The second cause of dyspareunia, diminution or complete lack of irritability of the reflex centre of the lumbar enlargement of the spinal cord, appears to be less frequently operative. We must, however, assume that certain nervous disorders, such as hysteria and pathological changes in the spinal cord, are responsible in this connection. The activity of the lumbar sexual centre appears in women to be normally subject to variation within certain limits; and seems usually to attain its maximum irritability during menstruation. But normally these variations are never so great as to produce in women complete though merely temporary dyspareunia; in this respect offering a marked contrast to what occurs in other animals at other times than the rutting season, and of which every bitch not on heat furnishes an example when she refuses the sexual advances of the dog.

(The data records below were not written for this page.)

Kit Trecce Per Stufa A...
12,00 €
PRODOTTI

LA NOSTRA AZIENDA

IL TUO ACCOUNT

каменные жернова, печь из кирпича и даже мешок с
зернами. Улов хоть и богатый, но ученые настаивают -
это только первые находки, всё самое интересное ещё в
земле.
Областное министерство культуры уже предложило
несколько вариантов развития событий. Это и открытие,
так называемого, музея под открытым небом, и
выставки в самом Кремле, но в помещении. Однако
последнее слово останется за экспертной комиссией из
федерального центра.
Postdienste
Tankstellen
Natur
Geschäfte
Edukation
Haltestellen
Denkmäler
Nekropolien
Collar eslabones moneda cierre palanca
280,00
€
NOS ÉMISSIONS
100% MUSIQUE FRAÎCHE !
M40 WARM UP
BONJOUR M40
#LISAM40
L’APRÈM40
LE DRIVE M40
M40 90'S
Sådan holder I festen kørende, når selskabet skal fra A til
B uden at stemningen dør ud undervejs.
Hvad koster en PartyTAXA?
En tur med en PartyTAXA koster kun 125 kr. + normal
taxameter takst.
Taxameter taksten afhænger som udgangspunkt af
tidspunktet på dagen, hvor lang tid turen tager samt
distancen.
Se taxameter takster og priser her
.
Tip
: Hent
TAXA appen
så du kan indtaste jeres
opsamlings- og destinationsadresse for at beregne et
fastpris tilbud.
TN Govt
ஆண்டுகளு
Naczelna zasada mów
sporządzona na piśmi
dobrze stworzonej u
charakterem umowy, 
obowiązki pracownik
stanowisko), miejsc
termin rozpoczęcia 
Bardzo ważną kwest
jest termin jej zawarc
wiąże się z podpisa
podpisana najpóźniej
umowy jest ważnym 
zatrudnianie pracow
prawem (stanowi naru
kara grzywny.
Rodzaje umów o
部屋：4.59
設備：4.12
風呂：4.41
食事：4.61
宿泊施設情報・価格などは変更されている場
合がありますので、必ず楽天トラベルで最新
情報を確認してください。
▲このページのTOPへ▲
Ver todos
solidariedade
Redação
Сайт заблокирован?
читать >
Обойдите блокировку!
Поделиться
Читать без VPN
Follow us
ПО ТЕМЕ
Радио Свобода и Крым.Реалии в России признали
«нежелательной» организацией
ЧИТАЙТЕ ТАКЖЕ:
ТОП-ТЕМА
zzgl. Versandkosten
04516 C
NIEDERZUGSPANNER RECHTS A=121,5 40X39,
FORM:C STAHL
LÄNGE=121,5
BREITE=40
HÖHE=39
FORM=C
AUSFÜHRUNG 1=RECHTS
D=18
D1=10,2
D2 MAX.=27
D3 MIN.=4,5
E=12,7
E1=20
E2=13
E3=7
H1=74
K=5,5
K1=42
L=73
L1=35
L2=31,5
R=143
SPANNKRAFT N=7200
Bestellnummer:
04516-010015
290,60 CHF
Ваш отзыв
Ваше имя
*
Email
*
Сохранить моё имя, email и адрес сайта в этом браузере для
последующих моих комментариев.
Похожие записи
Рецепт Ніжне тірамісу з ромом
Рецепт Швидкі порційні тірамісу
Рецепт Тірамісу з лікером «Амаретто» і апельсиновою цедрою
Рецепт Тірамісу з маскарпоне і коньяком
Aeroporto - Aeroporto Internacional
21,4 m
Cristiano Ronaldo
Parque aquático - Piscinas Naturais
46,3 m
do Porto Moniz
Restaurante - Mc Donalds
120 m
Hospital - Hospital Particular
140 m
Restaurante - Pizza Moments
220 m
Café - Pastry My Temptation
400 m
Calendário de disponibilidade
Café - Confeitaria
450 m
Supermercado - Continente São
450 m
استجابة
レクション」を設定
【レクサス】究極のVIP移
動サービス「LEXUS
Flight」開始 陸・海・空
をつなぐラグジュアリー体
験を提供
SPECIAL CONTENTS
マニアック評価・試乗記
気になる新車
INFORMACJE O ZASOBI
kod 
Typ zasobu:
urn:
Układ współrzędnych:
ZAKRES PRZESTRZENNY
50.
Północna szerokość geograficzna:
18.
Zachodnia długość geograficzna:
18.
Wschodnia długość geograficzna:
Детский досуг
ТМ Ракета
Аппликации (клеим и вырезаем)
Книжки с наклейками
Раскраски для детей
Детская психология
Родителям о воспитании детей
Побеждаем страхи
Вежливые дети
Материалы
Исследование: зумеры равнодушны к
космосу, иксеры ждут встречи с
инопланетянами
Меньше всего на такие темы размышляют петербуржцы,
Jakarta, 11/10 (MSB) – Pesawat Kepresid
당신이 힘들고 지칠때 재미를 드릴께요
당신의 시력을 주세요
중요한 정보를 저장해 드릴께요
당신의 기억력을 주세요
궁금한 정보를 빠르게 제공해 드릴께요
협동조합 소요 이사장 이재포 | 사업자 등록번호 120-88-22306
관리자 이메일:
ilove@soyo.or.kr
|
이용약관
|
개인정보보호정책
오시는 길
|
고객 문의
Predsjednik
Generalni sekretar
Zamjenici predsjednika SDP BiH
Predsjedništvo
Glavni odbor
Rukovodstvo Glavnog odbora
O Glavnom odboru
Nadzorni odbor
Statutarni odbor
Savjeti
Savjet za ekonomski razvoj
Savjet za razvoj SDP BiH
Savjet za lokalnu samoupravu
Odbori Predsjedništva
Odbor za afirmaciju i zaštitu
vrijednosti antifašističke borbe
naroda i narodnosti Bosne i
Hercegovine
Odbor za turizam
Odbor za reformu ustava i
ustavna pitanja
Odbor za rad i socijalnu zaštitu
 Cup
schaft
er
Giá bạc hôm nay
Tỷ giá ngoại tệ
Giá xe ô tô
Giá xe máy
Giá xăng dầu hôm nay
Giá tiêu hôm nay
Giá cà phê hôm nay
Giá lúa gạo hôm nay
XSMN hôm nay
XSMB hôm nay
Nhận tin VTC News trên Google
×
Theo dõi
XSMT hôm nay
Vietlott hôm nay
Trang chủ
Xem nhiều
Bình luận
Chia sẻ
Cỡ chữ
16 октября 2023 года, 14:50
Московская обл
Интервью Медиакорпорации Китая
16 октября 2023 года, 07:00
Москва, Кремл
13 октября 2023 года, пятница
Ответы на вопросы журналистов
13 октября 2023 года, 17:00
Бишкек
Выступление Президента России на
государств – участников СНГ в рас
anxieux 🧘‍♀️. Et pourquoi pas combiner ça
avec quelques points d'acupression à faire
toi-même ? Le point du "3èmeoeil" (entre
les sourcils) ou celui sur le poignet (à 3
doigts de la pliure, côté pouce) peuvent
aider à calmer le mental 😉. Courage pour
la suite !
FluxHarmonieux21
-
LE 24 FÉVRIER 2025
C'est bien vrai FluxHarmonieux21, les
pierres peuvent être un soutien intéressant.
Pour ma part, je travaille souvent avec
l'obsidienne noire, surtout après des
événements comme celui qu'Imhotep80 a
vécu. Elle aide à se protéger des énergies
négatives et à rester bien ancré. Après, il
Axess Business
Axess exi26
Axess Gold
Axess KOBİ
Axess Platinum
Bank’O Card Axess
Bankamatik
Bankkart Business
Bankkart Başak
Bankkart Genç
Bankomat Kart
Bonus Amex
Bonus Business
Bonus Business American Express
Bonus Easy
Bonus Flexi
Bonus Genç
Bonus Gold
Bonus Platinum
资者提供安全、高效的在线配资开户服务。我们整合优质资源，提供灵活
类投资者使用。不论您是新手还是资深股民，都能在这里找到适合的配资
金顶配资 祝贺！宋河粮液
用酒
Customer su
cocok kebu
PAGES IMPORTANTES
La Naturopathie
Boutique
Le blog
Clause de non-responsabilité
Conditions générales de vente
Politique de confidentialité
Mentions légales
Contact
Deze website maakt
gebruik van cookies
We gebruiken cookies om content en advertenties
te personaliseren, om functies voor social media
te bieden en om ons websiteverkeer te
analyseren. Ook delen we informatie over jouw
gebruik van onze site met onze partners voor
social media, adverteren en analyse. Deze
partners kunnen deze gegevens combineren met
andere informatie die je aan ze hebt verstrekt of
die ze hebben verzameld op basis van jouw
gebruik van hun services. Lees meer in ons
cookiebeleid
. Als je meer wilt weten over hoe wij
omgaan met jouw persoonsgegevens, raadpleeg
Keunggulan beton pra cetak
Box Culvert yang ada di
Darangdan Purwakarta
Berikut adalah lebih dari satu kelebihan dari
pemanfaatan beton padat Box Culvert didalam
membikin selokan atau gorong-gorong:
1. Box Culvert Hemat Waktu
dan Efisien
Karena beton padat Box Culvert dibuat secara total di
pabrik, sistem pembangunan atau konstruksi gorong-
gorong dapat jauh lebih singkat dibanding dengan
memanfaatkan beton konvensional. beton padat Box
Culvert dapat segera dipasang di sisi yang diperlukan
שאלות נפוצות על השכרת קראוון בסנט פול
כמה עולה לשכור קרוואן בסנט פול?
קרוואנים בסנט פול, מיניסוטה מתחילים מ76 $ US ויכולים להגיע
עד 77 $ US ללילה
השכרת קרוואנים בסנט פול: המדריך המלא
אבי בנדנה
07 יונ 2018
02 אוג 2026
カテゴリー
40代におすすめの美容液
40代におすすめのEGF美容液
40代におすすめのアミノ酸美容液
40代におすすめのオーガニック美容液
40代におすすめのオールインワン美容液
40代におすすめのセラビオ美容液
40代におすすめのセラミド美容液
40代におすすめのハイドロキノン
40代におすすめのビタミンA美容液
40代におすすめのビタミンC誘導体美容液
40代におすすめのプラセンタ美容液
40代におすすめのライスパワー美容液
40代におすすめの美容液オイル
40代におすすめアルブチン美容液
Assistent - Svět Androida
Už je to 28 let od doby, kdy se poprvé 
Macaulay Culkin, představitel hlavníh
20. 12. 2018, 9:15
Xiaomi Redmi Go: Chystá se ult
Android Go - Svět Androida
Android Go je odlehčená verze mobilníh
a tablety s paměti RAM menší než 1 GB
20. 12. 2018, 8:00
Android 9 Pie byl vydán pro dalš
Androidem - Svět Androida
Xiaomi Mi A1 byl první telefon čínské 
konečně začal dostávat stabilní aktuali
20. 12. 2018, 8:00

As regards the third causal influence in the production of dyspareunia, the influence of the brain, this, though important, is less frequently in operation. Diseases of the brain, degenerative processes, may constitute a cerebral cause for the failure of sexual sensation. But more frequently, certain cortical perceptions, such as dislike or hatred of the cohabiting male, an ardent passion for some other lover, grief and trouble, exercise inhibitory influences, which render the occurrence of voluptuous pleasure during the sexual act difficult or quite impossible.
A condition like dyspareunia, our knowledge of which depends entirely upon the subjective sensations of the woman concerned, is naturally one regarding whose existence accurate information is difficult to obtain. Very rarely does it happen that women spontaneously approach the physician with complaints of this condition; indeed, in my experience, they do so only when they are sterile, and when they assume, in accordance with the widespread popular belief, that their sterility is connected with the absence of voluptuous sensation during sexual intercourse. More commonly, however, it is the husband who feels it his duty to confide to the medical man the remarkable apathy of his wife in sexual intercourse. But when once the medical man’s attention has been directed to this question, and when he institutes enquiries among his patients in a scientific, passionless manner, one making due allowance for a woman’s modesty, as the moral importance of the subject demands, he will be astonished at the frequency of dyspareunia, and he will find herein the explanation of many obscure phenomena in the life of women. On the other hand, it must never be forgotten that a certain number of women complain of dyspareunia without any justification whatever, in order to arouse interest and sympathy, by representing themselves as unwilling sacrifices on the marital altar: the experienced gynecologist will readily detect the cases in which he is being misinformed; he can, moreover, always check the wife’s statements by conversation with the husband.